The back and forth with stakeholders and opinion leaders often resembles a dance in the way in which various ideas are handed from one person to another and back in evolving forms. Working its way deeper and deeper into the process, the idea of the dance keeps emerging with more and more intensity such that it has finally dawned on me that we might consider, as in days gone by, nestling a real dance inside this consultative process, a “ball” as Cinderella might say.

Professor Dianne Davis of the International Council of Caring Communities provided me with the most concrete example of why this might work. In her work with the UN on urban architecture and its relationship with the community, Dianne found herself in Hungary, I believe, with a large party of decisionmakers. At some point in the process, Dianne had the bright idea that a dance would be a great way to break the ice – bring people together personally – and set the tone for the work, which could not be effective without solid personal relationships underpinning it.

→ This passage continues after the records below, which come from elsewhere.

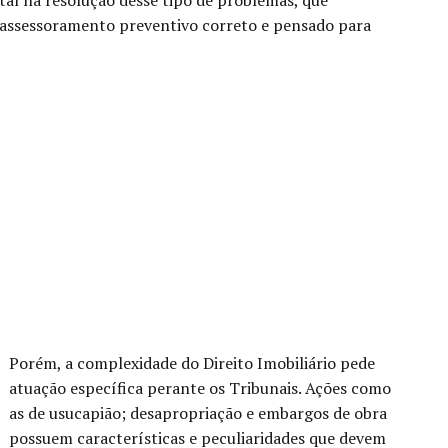
tal na resolução desse tipo de problemas, que
 assessoramento preventivo correto e pensado para
Porém, a complexidade do Direito Imobiliário pede
atuação específica perante os Tribunais. Ações como
as de usucapião; desapropriação e embargos de obra
possuem características e peculiaridades que devem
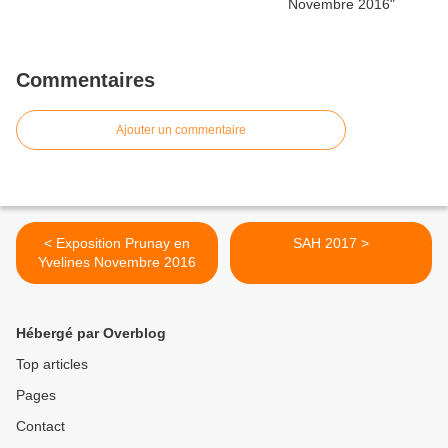
Commentaires
Ajouter un commentaire
< Exposition Prunay en
SAH 2017 >
Yvelines Novembre 2016
Hébergé par Overblog
Top articles
Pages
Contact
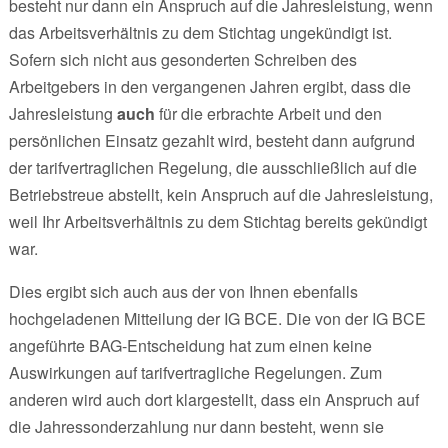
besteht nur dann ein Anspruch auf die Jahresleistung, wenn
das Arbeitsverhältnis zu dem Stichtag ungekündigt ist.
Sofern sich nicht aus gesonderten Schreiben des
Arbeitgebers in den vergangenen Jahren ergibt, dass die
Jahresleistung
auch
für die erbrachte Arbeit und den
persönlichen Einsatz gezahlt wird, besteht dann aufgrund
der tarifvertraglichen Regelung, die ausschließlich auf die
Betriebstreue abstellt, kein Anspruch auf die Jahresleistung,
weil Ihr Arbeitsverhältnis zu dem Stichtag bereits gekündigt
war.
Dies ergibt sich auch aus der von Ihnen ebenfalls
hochgeladenen Mitteilung der IG BCE. Die von der IG BCE
angeführte BAG-Entscheidung hat zum einen keine
Auswirkungen auf tarifvertragliche Regelungen. Zum
anderen wird auch dort klargestellt, dass ein Anspruch auf
die Jahressonderzahlung nur dann besteht, wenn sie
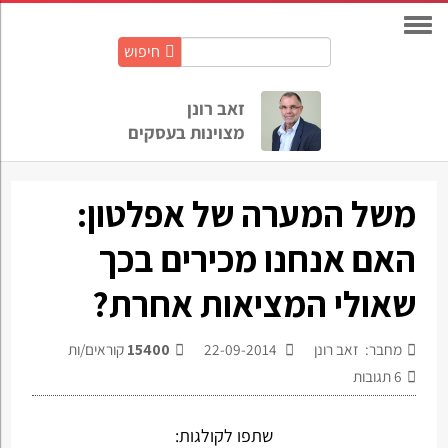
חיפוש
חיפוש
באתר:
זאב רונן
מצוינות בעסקים
משל המערה של אפלטון:
האם אנחנו מכירים בכך
שאולי המציאות אחרת?
מחבר: זאב רונן
22-09-2014
15400
קוראים/ות
6
תגובות
שתפו לקולגות:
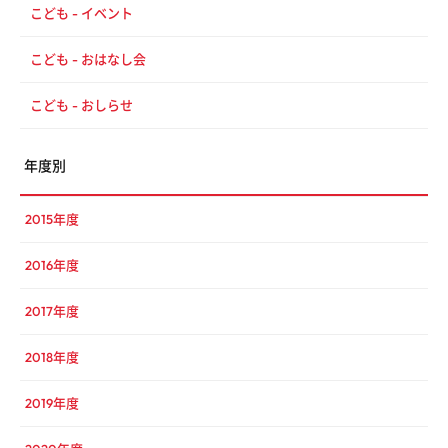
こども - イベント
こども - おはなし会
こども - おしらせ
年度別
2015年度
2016年度
2017年度
2018年度
2019年度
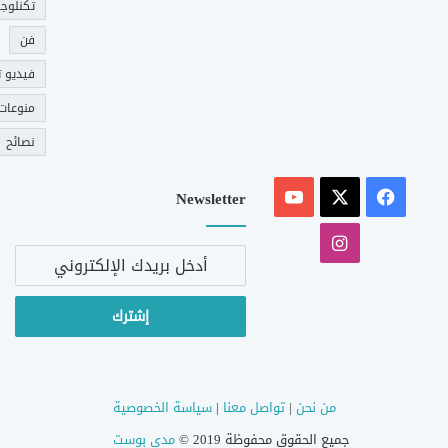
تكنلوجي
فن
فيديو ت
منوعات
نصائح
‫X
فيسبوك
‫YouTube
Newsletter
انستقرام
أدخل
بريدك
الإلكتروني
من نحن
|
تواصل معنا
|
سياسة الخصوصية
جميع الحقوق محفوظة 2019 ©
مدى بوست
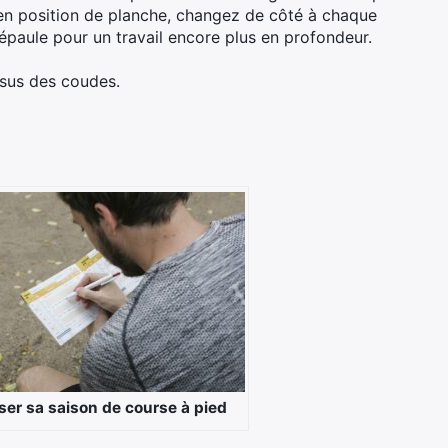
z en position de planche, changez de côté à chaque
épaule pour un travail encore plus en profondeur.
ssus des coudes.
ser sa saison de course à pied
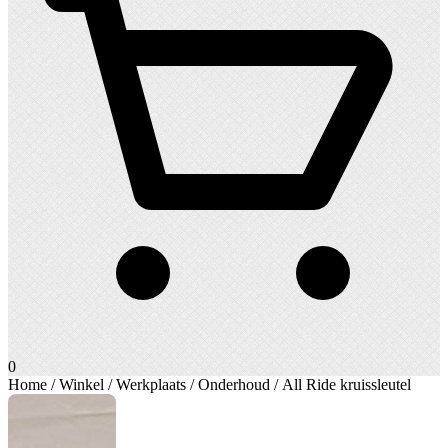
0
Home
/
Winkel
/
Werkplaats
/
Onderhoud
/ All Ride kruissleutel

And although the events in Hungary happened some years ago now, Dianne’s talent was again richly on display at the UN Music as a Natural Resource event at the National Arts Club last year. This event explicitly highlighted the power of music, and by implication arts and culture, to improve social conditions in a most powerful, social and richly artistic evening.

A necessary result of a culturally rich consultative process will be artistic exposure to financial capital. Once that channel is open, a two-way flow may result in the transmission of important messages and cultural objectives to the often cloistered and overly masculine financial community, and a return flow of enabling capital for the ongoing survival and development of cultural initiatives, and Mother Earth herself. It is with this vision and objective in mind that I seek your input and advice.

There is another emergent narrative that is rarely mentioned in the context of policy discussion, and that is the therapeutic framework for strategic engagement and intervention with the financial class. A proposal I have recently read captures the entire finance community, but it does so primarily within the realm of financial engineering and law. To the extent that it engages with the finance community as a cultural milieu, it is targeted at the upper echelons of the academic, governmental, asset owner and technical communities *in their workday roles*. This targeting is expressed in the technical language of the proposal and the dry nature of the consultative process. To be sure, this is a recipe for success with a large proportion of that class of finance policy professional about whom we are concerned. But the truth is that there are at least two distinct and culturally different communities within finance, and I believe we need to understand the psychology and anthropology of the landscape well enough to target both, making use of different strategies as appropriate.

Although the common negative perception of Wall Street and finance capital at the upper echelon is generally a rather one-dimensional caricature that looks like a cross between Ebeneezer Scrooge and Al Capone, those two individuals are in fact very different, as are the components of the financial class that they symbolize. If Scrooge is the caricature of the banking true-believer, Capone is the caricature of the trader, the modern computerized buccaneer sailing and marauding on the digital high seas of international exchange. Perhaps the trader is a precursor of the policy silverback, the archetypal succession an analogy of the maiden and the crone. In any case, as I see it, engagement with the trader offers a distinctly different set of opportunities and challenges than engagement with the priests and intellectuals in the temple of economics.

This is partly because the sensual desire aspect is perhaps more overt and accepted in the trader, not so sublimated or denied as in the priest.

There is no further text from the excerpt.